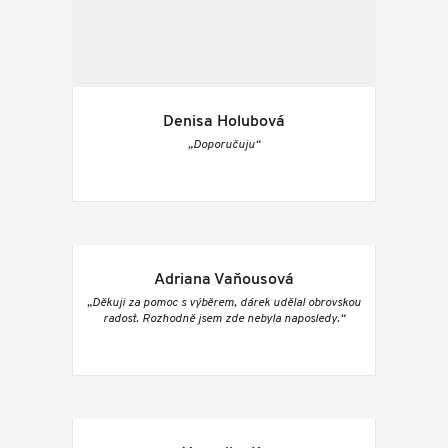
Denisa Holubová
„Doporučuju“
Adriana Vaňousová
„Děkuji za pomoc s výběrem, dárek udělal obrovskou
radost. Rozhodně jsem zde nebyla naposledy.“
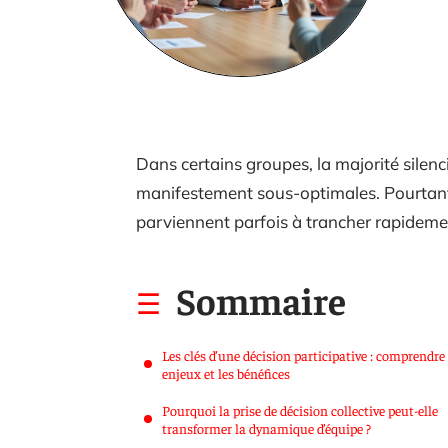
Dans certains groupes, la majorité silen
manifestement sous-optimales. Pourtant, 
parviennent parfois à trancher rapideme
Sommaire
Les clés d’une décision participative : comprendre 
enjeux et les bénéfices
Pourquoi la prise de décision collective peut-elle
transformer la dynamique d’équipe ?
_ _ _ _ _ _ _
▸ **Directions**
Transcribe every line of the records exactly. Pictures do not belong in the copy.

▸ **Reply**
Denisa Holubová
„Doporučuju“
Adriana Vaňousová
„Děkuji za pomoc s výběrem, dárek udělal obrovskou
radost. Rozhodně jsem zde nebyla naposledy.“
Dans certains groupes, la majorité silen
manifestement sous-optimales. Pourtant, 
parviennent parfois à trancher rapideme
Sommaire
Les clés d’une décision participative : comprendre 
enjeux et les bénéfices
Pourquoi la prise de décision collective peut-elle
transformer la dynamique d’équipe ?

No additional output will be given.